*MATERIAL FOR THIS EXERCISE*
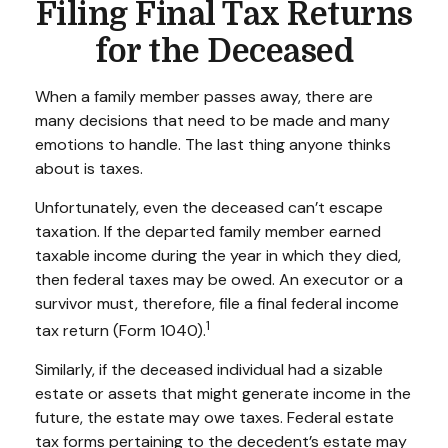
Filing Final Tax Returns
for the Deceased
When a family member passes away, there are
many decisions that need to be made and many
emotions to handle. The last thing anyone thinks
about is taxes.
Unfortunately, even the deceased can’t escape
taxation. If the departed family member earned
taxable income during the year in which they died,
then federal taxes may be owed. An executor or a
survivor must, therefore, file a final federal income
1
tax return (Form 1040).
Similarly, if the deceased individual had a sizable
estate or assets that might generate income in the
future, the estate may owe taxes. Federal estate
tax forms pertaining to the decedent’s estate may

*WHAT YOU HAVE TO DO*
Each line from the top of the material through the line containing "Similarly, if the" should be reproduced exactly; please drop any images.

*COMPLETED EXERCISE*
Filing Final Tax Returns
for the Deceased
When a family member passes away, there are
many decisions that need to be made and many
emotions to handle. The last thing anyone thinks
about is taxes.
Unfortunately, even the deceased can’t escape
taxation. If the departed family member earned
taxable income during the year in which they died,
then federal taxes may be owed. An executor or a
survivor must, therefore, file a final federal income
1
tax return (Form 1040).
Similarly, if the deceased individual had a sizable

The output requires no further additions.